La semana pasada, Évole quiso poner de manifiesto la tragedia que la reforma laboral de la derechona capitalista estaba provocando en la clase obrera, principalmente en sus capas más jóvenes. Uno de los entrevistados desgranó su trayectoria laboral, que básicamente consistía en trabajos escasamente remunerados y a menudo sin contrato legal. “Te das asco a ti mismo”, decía el joven, mientras Évole entrecerraba los ojos y asentía en un gesto de “no sabes cómo te comprendo, macho”. La cosa hubiera quedado así, apañadita, de no ser por la insistencia del presentador, que, para rematar la faena, preguntó al interfecto a qué se dedicaba en esos momentos, tal vez confiando en que estaría sobreviviendo con tareas inhumanas cobrando una miseria en dinero negro. Sin embargo, la respuesta del muchacho fue espectacular: trabajaba con contrato en una tienda de relojes cobrando 1.300 euros al mes (¡netos!), lo que no está mal para un joven veinteañero en estas condiciones y, además, podría servir como dato a favor de la reforma laboral impuesta por el facherío.

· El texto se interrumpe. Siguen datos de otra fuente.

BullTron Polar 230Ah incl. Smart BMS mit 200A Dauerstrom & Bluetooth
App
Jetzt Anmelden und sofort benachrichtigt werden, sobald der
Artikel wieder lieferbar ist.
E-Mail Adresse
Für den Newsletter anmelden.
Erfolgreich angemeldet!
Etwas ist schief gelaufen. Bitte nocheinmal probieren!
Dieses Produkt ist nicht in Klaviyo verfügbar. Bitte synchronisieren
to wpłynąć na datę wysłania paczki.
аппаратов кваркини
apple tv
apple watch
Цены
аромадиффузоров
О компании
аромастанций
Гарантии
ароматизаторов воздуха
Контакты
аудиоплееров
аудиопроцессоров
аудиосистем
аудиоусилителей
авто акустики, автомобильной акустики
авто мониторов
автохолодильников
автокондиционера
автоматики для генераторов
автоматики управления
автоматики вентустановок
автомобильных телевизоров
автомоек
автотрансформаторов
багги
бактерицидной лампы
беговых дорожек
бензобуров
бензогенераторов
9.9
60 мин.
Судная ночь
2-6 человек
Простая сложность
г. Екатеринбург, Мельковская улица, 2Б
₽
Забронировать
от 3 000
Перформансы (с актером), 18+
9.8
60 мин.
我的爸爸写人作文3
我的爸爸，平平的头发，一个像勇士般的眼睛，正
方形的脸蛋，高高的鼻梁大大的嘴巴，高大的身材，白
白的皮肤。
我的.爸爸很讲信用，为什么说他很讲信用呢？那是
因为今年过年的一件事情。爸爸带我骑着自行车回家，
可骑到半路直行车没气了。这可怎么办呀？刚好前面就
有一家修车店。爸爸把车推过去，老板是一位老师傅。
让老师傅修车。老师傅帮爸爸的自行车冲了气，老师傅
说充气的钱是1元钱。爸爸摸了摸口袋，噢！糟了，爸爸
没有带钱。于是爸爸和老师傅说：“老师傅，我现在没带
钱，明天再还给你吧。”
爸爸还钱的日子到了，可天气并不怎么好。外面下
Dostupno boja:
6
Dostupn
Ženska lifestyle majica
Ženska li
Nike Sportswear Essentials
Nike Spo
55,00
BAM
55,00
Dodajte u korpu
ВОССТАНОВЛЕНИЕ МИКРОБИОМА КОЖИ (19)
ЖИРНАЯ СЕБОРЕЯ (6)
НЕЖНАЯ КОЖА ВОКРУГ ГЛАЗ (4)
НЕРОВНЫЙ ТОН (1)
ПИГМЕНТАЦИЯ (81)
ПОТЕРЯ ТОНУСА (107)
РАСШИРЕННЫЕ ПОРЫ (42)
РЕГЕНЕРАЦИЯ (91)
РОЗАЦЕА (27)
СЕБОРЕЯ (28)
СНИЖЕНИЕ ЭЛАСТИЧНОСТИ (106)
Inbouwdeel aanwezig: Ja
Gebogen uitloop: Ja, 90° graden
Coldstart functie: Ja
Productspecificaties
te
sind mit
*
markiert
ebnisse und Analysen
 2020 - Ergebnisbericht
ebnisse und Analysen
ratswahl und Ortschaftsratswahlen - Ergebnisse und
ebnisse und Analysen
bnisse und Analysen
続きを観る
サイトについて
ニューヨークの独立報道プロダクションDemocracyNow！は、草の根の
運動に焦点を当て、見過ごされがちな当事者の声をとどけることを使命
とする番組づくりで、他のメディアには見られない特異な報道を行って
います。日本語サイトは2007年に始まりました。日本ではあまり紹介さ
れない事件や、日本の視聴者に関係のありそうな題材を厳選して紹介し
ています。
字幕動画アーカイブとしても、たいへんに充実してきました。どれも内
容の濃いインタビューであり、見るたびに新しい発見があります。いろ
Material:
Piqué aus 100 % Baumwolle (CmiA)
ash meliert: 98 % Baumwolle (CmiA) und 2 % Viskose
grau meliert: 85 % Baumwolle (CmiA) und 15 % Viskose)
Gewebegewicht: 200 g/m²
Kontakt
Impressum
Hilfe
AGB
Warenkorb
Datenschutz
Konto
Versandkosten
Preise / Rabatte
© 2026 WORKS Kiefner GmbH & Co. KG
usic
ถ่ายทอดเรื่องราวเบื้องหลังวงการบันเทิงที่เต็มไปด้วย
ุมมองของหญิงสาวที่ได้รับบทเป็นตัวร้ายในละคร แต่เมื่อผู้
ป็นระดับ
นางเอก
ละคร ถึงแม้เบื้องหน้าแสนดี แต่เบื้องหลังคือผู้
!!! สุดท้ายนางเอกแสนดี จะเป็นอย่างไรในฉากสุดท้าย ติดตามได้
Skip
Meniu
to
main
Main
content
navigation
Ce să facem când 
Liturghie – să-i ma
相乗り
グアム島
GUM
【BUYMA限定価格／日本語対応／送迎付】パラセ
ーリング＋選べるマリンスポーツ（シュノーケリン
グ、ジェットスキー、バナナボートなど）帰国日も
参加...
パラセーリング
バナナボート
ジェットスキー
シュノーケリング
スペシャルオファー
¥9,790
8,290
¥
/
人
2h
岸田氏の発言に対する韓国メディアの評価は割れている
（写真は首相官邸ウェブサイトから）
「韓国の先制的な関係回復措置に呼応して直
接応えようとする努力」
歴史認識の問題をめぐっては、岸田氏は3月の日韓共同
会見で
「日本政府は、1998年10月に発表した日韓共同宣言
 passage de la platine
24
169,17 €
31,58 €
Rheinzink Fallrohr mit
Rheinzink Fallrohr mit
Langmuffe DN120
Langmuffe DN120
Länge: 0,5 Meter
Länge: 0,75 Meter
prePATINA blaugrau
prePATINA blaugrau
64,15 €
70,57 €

La decisión de Évole de no hurtar estos testimonios a su audiencia dice mucho de su honradez profesional, aunque estas pequeñas perlas cultivadas pasen prácticamente inadvertidas en un programa cuyo sesgo ideológico resulta innegable. O puede ocurrir también que ni él ni nadie en la productora se estén dando cuenta de que sus programas son, a menudo, una demostración palpable de que las únicas medidas que funcionan son las que ellos pretenden atacar con más saña. Con los progresistas, cualquier cosa es posible.